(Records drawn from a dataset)
= Beginning of Section =

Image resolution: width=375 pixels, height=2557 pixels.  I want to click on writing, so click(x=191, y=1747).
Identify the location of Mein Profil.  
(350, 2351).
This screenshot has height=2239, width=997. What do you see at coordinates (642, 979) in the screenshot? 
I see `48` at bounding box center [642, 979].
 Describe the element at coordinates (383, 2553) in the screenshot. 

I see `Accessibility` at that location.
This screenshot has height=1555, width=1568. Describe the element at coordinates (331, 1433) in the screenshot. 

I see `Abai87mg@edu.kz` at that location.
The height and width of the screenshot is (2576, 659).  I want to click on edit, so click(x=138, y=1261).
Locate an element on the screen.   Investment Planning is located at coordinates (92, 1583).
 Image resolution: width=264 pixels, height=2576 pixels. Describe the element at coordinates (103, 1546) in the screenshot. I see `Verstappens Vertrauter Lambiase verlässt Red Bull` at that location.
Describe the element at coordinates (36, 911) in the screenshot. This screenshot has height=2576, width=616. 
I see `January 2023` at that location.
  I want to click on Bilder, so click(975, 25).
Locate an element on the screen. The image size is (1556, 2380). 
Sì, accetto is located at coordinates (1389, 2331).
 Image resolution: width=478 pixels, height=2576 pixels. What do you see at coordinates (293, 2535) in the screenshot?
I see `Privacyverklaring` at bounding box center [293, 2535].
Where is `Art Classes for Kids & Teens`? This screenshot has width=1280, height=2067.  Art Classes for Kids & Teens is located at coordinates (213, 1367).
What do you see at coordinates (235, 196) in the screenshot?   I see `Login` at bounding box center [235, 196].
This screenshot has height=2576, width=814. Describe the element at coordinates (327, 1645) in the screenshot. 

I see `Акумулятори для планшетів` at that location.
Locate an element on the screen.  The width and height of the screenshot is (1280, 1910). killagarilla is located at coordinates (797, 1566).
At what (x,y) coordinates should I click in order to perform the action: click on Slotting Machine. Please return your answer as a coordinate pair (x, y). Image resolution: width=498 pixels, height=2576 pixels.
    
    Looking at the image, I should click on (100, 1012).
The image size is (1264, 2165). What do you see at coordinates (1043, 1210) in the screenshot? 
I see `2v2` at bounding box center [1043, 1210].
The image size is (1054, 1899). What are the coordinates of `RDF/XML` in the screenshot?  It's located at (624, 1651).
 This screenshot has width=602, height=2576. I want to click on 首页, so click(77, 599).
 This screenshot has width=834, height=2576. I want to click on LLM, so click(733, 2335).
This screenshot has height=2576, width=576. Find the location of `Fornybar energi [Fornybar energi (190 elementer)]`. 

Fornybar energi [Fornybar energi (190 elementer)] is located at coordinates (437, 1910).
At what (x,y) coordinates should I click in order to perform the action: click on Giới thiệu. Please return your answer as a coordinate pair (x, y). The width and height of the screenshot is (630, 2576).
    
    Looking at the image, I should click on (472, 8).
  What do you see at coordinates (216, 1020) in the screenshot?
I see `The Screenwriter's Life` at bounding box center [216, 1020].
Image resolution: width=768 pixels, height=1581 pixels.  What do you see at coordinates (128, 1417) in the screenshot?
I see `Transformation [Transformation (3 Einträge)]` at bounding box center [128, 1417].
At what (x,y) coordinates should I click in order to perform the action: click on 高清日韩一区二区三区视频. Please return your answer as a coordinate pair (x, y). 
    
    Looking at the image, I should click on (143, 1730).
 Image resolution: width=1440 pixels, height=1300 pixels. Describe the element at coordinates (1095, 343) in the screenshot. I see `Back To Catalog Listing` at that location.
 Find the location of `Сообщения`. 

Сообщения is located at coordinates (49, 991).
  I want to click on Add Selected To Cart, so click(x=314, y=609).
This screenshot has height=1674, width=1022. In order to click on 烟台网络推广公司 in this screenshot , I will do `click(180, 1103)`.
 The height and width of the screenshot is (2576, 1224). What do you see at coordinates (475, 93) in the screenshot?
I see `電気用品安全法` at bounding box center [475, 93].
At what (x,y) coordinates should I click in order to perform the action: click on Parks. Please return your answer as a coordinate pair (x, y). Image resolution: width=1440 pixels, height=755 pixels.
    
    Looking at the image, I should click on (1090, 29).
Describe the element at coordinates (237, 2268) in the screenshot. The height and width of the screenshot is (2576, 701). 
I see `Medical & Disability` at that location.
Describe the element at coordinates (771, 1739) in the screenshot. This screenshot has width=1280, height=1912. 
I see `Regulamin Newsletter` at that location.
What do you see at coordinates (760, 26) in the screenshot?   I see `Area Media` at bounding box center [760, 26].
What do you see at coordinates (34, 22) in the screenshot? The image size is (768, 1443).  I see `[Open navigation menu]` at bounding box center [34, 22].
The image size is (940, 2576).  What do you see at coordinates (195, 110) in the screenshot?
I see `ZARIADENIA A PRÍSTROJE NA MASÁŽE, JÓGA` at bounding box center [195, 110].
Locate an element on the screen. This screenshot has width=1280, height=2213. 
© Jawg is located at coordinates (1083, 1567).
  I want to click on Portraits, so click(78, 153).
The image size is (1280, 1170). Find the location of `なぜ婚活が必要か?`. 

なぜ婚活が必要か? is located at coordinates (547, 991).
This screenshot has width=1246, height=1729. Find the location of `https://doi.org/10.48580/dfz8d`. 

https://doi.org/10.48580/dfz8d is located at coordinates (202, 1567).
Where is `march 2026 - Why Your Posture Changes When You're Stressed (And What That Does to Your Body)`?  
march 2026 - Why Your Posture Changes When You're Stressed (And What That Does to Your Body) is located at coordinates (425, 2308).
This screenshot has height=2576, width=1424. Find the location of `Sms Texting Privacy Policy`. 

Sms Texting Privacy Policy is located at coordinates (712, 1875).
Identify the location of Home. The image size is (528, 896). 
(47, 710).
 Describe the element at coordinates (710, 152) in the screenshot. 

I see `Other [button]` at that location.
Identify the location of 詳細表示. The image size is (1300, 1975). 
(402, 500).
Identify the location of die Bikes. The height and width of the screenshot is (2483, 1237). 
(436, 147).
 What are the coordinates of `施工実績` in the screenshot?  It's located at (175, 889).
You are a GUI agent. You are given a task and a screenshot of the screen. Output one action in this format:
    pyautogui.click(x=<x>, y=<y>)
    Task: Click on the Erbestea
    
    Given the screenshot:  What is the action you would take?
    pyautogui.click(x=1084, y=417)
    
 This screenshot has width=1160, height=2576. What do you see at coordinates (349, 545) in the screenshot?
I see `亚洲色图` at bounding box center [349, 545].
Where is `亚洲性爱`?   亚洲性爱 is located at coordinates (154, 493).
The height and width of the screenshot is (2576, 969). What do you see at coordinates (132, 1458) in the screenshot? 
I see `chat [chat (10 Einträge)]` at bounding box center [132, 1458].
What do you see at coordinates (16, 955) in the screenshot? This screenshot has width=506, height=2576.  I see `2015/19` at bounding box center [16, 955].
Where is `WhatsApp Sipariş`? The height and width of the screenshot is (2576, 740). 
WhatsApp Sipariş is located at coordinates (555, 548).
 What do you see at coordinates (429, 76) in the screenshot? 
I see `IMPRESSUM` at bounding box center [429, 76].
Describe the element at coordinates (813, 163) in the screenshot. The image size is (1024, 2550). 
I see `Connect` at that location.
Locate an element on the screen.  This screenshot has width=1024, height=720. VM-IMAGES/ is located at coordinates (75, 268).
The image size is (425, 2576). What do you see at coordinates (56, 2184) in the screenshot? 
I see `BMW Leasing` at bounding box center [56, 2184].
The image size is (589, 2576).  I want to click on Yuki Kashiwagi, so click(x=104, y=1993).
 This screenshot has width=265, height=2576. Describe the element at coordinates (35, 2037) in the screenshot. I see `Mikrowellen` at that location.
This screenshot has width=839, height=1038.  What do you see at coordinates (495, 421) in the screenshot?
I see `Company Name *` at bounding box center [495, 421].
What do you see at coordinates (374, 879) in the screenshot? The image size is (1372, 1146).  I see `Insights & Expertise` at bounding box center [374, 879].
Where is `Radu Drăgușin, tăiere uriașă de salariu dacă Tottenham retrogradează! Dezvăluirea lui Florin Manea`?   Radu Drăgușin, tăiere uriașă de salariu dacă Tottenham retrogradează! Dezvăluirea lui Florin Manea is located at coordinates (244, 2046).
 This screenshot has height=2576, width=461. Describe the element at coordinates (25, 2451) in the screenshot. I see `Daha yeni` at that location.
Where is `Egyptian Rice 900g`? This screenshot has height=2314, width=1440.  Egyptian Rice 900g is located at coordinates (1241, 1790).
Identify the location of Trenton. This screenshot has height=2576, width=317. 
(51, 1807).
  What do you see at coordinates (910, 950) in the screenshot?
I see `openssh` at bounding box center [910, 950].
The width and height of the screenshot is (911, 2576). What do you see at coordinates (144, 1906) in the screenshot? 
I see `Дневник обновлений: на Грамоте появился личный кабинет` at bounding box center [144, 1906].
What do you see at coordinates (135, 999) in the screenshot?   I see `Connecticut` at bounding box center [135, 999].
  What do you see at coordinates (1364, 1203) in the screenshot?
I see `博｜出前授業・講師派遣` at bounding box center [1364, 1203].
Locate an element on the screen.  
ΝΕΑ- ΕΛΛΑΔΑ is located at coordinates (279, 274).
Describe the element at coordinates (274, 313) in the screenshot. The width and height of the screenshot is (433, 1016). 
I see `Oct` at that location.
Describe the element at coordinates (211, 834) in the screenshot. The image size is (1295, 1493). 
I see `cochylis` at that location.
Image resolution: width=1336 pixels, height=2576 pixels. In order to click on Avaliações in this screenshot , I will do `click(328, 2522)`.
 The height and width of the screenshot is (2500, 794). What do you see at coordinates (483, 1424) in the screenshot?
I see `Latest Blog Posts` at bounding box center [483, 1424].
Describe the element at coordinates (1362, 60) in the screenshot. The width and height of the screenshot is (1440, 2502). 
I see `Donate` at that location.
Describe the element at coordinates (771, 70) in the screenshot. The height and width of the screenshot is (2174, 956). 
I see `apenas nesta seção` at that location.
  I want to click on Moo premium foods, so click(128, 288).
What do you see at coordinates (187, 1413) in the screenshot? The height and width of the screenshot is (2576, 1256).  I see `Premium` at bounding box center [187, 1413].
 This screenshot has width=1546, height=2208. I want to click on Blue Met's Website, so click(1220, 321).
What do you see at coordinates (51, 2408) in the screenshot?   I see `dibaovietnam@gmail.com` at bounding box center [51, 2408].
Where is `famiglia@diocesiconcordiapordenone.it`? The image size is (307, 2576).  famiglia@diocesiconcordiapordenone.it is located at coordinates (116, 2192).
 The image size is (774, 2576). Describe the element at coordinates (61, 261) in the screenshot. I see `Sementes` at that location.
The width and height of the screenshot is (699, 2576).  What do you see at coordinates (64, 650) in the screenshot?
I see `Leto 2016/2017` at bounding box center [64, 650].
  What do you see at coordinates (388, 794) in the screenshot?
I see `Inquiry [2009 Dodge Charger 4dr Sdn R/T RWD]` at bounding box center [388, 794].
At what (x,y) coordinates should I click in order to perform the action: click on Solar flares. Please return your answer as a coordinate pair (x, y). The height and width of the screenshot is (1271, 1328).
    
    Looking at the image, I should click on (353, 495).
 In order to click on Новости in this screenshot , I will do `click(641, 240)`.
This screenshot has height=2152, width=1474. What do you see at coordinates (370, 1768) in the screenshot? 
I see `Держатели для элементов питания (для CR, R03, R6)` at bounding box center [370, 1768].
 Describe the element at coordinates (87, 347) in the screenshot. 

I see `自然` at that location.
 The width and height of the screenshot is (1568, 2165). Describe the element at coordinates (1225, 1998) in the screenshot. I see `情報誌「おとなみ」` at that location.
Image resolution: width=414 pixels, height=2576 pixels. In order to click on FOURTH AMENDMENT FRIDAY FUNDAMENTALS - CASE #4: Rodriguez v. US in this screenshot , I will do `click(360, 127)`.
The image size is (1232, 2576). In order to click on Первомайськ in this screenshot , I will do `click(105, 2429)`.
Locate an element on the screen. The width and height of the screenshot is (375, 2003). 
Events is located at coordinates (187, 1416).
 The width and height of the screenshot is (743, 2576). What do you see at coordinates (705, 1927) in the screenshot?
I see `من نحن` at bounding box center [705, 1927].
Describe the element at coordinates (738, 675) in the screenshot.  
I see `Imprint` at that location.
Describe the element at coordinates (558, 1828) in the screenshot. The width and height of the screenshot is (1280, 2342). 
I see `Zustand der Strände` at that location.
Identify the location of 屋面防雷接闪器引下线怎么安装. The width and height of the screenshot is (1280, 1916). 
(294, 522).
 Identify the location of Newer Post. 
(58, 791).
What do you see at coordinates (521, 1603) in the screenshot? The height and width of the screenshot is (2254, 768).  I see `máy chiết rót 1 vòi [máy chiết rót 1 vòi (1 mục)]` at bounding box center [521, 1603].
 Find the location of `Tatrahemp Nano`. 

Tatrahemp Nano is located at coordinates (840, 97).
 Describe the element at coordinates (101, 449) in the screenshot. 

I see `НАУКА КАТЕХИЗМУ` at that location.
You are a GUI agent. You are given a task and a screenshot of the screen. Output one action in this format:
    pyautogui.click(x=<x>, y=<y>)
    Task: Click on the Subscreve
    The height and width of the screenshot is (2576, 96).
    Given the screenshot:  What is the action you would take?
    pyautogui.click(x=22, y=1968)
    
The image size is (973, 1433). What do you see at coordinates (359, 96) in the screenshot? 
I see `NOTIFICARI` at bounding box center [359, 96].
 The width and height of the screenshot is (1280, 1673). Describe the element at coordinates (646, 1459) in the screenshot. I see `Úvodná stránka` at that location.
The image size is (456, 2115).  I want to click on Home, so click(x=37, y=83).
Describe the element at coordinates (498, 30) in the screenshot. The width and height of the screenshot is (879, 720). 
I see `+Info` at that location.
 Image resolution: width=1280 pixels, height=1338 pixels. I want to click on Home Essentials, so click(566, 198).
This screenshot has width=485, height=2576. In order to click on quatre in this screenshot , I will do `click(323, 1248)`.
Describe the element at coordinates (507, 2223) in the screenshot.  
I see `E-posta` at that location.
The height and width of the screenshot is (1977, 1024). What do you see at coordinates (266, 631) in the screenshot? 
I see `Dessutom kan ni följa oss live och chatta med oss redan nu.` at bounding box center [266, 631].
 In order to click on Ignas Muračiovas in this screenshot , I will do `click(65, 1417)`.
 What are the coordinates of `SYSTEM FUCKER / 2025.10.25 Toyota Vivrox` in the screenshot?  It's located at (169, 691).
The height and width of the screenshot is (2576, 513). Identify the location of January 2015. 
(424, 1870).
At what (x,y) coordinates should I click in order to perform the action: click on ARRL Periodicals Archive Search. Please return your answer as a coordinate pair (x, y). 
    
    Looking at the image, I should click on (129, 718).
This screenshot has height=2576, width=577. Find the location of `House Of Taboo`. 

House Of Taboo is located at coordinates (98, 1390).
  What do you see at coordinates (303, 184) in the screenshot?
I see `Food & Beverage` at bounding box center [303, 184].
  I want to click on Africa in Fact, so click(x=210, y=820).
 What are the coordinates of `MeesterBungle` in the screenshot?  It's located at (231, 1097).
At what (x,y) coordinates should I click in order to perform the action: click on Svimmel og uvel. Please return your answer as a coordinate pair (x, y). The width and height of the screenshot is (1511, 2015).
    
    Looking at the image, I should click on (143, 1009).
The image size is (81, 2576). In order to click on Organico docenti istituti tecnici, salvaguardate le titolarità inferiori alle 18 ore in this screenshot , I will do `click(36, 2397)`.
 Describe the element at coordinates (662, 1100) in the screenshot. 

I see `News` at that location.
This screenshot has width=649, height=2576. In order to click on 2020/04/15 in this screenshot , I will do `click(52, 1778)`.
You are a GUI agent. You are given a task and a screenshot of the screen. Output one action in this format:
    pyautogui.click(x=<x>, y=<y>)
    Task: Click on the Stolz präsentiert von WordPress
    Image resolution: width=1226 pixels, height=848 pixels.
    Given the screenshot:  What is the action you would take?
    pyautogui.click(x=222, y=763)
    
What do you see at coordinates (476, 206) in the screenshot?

= End of Section =

▶ Problem description: Please write out only the lines from the one containing "This screenshot has width=649, height=2576." to the end of the records above, exactly, both ends included.

▶ Result of this task:
This screenshot has width=649, height=2576. In order to click on 2020/04/15 in this screenshot , I will do `click(52, 1778)`.
You are a GUI agent. You are given a task and a screenshot of the screen. Output one action in this format:
    pyautogui.click(x=<x>, y=<y>)
    Task: Click on the Stolz präsentiert von WordPress
    Image resolution: width=1226 pixels, height=848 pixels.
    Given the screenshot:  What is the action you would take?
    pyautogui.click(x=222, y=763)
    
What do you see at coordinates (476, 206) in the screenshot?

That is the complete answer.